╭─ Supplied material
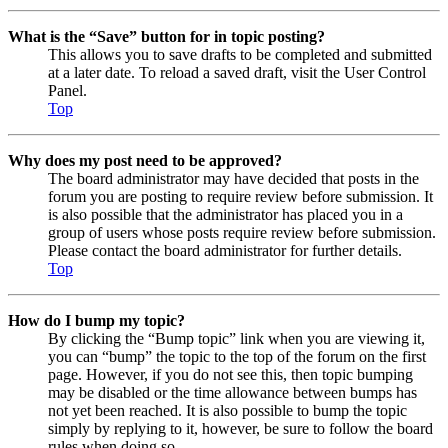
What is the “Save” button for in topic posting?
This allows you to save drafts to be completed and submitted
at a later date. To reload a saved draft, visit the User Control
Panel.
Top
Why does my post need to be approved?
The board administrator may have decided that posts in the
forum you are posting to require review before submission. It
is also possible that the administrator has placed you in a
group of users whose posts require review before submission.
Please contact the board administrator for further details.
Top
How do I bump my topic?
By clicking the “Bump topic” link when you are viewing it,
you can “bump” the topic to the top of the forum on the first
page. However, if you do not see this, then topic bumping
may be disabled or the time allowance between bumps has
not yet been reached. It is also possible to bump the topic
simply by replying to it, however, be sure to follow the board
rules when doing so.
╰─
» **Exercise aim**
Given the records above, reproduce precisely and only the lines between the line holding "The board administrator may" and the line holding "group of users", inclusive.

» **Output below**
The board administrator may have decided that posts in the
forum you are posting to require review before submission. It
is also possible that the administrator has placed you in a
group of users whose posts require review before submission.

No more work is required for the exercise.